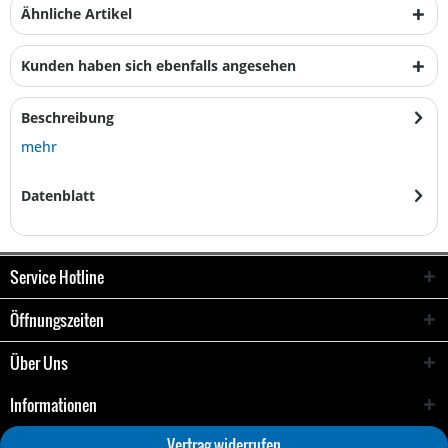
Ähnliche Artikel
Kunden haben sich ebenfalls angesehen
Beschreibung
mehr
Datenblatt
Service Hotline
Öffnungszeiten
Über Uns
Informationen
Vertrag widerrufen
...
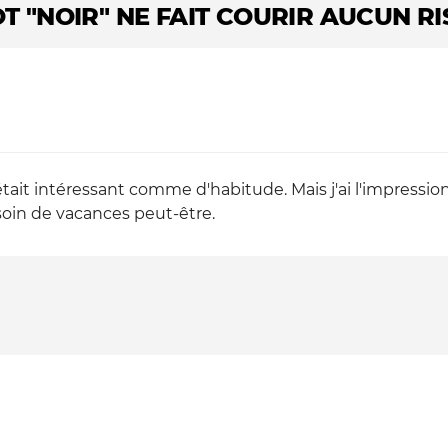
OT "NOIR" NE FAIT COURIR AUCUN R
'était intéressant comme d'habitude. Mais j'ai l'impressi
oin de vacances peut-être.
* * *
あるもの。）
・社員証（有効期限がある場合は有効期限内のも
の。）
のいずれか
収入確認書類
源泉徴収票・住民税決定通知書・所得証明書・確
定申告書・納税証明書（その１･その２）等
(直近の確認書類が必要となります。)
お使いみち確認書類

• Work request:
Out of the listing above, reproduce exactly the lines from the one with "Ähnliche Artikel" up to and including the one with "Vertrag widerrufen".

• Your response:
Ähnliche Artikel
Kunden haben sich ebenfalls angesehen
Beschreibung
mehr
Datenblatt
Service Hotline
Öffnungszeiten
Über Uns
Informationen
Vertrag widerrufen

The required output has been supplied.